VUCA時代の人材育成
山梨日日新聞No.45【令和6年5月20日発行】
今年4月、将来的に消滅する可能性がある自治体を指す744の「消滅可能性都市」を「人口戦略会議」が発表し、世の中をざわつかせた。消滅可能性都市とは、2020年から50年までの30年間で若年女性人口が半数以下になる自治体のことを指す。
人口減少に悩む山梨県にも消滅可能性として挙げられた市町村があり、引き続き公費を投入して施策を打っていくことになろう。だが、若年女性人口のほかにも、山梨県にとって気になるデータがある。
それは若者の就職時の移動データである。内閣府の地域経済分析システム(RESAS)によると、22年の山梨県の純流入割合(流入から流出を引いた純流入者数を分子とし、山梨県の大学等を卒業し就職した人数を分母として算出)はマイナス64・40%と青森県に次いで2番目に高い「流出県」であることが確認できる。「首都圏に近いから」という声が聞こえてきそうだが、県庁所在地から都心へ2時間程度でアクセスできる長野県はプラス7・60%である。
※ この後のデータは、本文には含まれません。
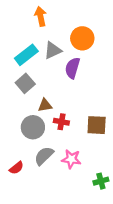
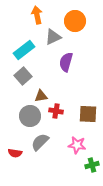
orange circle: (82, 38) -> (75, 21), moved
gray triangle: (53, 50) -> (53, 37), moved
pink star: (71, 159) -> (77, 145), moved
red semicircle: (16, 168) -> (15, 153), turned 48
地域の実情はどうか。先日、甲府商工会議所でサービス業や情報通信業等で構成する部会の方々と意見交換する機会があった。そこではやはり、企業が採用や人材育成に苦慮しているとの声が目立った。「新卒採用が難しいから大規模な機械化、DXに踏み切った」「多めに内定を出しても、実際に入社してくれるか不安になる」など。
デジタルネイティブと呼ばれ、時間効率(タイパ)を重視する世代の人材育成はどうしたらよいか、という話にまで及んだ。驚いたのは、企業側の方々が若者の日常生活の送り方や、考え方を本気で知りたいとしている姿だ。そこに「社員は駒」と考えている企業はなかった。
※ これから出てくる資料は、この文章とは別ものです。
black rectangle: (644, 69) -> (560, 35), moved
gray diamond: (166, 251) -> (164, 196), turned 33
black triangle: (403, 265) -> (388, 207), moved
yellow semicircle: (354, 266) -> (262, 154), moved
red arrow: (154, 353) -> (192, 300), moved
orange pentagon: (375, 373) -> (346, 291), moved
柔軟な働き方の導入やスキルアップの機会提供、内的ワークエンゲージメント(給与や福利厚生などの条件面ではなく、仕事それ自体に幸福といったものを感じる心理状態)を高めるための模索、集中力を継続してもらう工夫、東京支社勤務など若者の首都圏勤務の希望を叶える働き方等々、経営者や幹部たちが若手社員側の立場から考え、もがいている様子が痛いほど伝わってきた。
米国の社会学者アーリー・ホックシールドが「肉体労働」「頭脳労働」に続く第3の労働形態として提唱した「感情労働」という概念がある。顧客などの満足を得るために自身の感情をコントロールし、常に模範的で適切な言葉・表情・態度で応対することを求められる労働として近年注目されているが、若手社員と向き合う経営者や幹部クラスの方々のこの姿こそ社内感情労働のようにすら映る。
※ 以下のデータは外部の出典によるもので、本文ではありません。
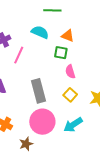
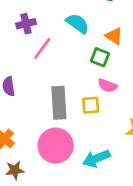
pink semicircle: (70, 72) -> (107, 86), turned -64
yellow square: (70, 95) -> (91, 105), moved, turned 32
brown star: (26, 144) -> (15, 170), moved

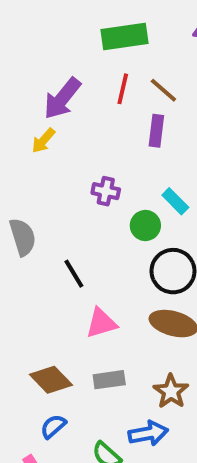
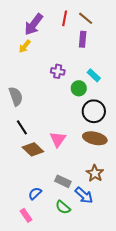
black line: (74, 274) -> (22, 127), moved
pink triangle: (101, 323) -> (58, 139), turned -36
brown diamond: (51, 380) -> (33, 149), moved
gray rectangle: (109, 380) -> (63, 181), moved, turned 35
blue arrow: (148, 433) -> (84, 195), turned 54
要は皆、不安なのだ。人材の不安、コストの不安、存続の不安。それはおそらく学生も企業も同様だ。先が見えないVUCAの時代、どう生きていくのが正解かが見えない中、企業は人材不足も影響し、やらなければならないことばかりが増えていく。このような中、必要となるのは若手社員の心情に耳を傾け、信頼して任せることができる指南役だろう。私自身、右も左も分からない若手の頃、仕事に面白みを感じ没頭できたのは「どうしたで?」と声を掛け、内容を共に吟味し、「思ったようにやってみろ」と背中を押してくれた上司や関係者がいたからにほかならない。時代に合ったスマートな経営と同時に、地方として“消滅”させてはいけないのは、この山梨の、豪快で、暑苦しいほどおせっかいで、人情味がある“経営者”たちが築いてきた人と人との関係を活かした経営なのかもしれない。